まずは、しっかりと体を休めること。そのためには睡眠と栄養バランスの執れた食事が大切となります。不規則な食生活、偏った食事内容は脳内の栄養不足を招き、とりわけ感情をコントロールする神経伝達物質「セロトニン」が不足しがちになるといいます。

悩み事や心配事がある場合は一人で抱え込まず職場や学校の同僚、同期、そして家族や友人などと積極的なコミュニケーションの機会をつくることも大切です。悩みを話すことでストレス解消になります。

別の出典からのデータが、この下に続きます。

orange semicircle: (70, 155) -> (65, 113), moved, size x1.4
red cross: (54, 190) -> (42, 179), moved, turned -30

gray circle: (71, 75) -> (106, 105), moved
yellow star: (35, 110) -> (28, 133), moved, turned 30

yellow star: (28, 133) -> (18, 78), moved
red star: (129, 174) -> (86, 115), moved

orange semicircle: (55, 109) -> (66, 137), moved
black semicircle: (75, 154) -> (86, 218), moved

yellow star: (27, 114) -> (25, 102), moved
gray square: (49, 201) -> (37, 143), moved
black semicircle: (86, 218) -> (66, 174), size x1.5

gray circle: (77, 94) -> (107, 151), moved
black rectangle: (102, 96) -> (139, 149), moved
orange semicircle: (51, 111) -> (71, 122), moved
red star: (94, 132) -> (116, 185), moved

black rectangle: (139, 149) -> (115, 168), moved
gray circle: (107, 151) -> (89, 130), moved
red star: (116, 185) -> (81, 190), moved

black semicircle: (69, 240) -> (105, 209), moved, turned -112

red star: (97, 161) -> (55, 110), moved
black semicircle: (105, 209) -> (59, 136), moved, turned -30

気分をリフレッシュさせるために、例えば見たい映画を観賞する、好きな音楽を聴く、大好きなお酒を飲みに行くなどして気分転換することも効果的だとのこと。

オフの日は自分の好きなことに時間を費やし、仕事のことは忘れましょう。体を動かすこともストレス解消法の1つ。ウォーキングやサイクリングなどの有酸素運動も感情をコントロールする神経伝達物質「セロトニン」の分泌が促されるようです。

こうした対策をとっても症状が改善されない場合は、躊躇なく専門の医師(心療内科や神経内科)に診てもらうことが勧められています。症状が長引けば長引くほど、治療が難しくなるとのこと。

元来5月病のもつ意味合いにはネガティブ性が強いですが、反面日本の5月は、自分を見つめなおすのにはいい月なのかもしれません。